In your copy of the data, include no pictures and alter nothing else.

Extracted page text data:
================

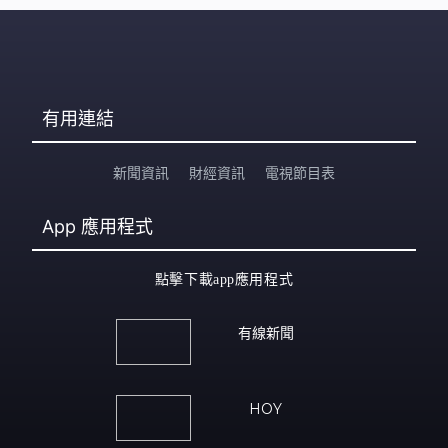
有用連結
新聞資訊
財經資訊
電視節目表
App
應用程式
點擊下載app應用程式
有線新聞
HOY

================

• RESPONSE TO THE EXERCISE
有用連結
新聞資訊
財經資訊
電視節目表
App
應用程式
點擊下載app應用程式
有線新聞
HOY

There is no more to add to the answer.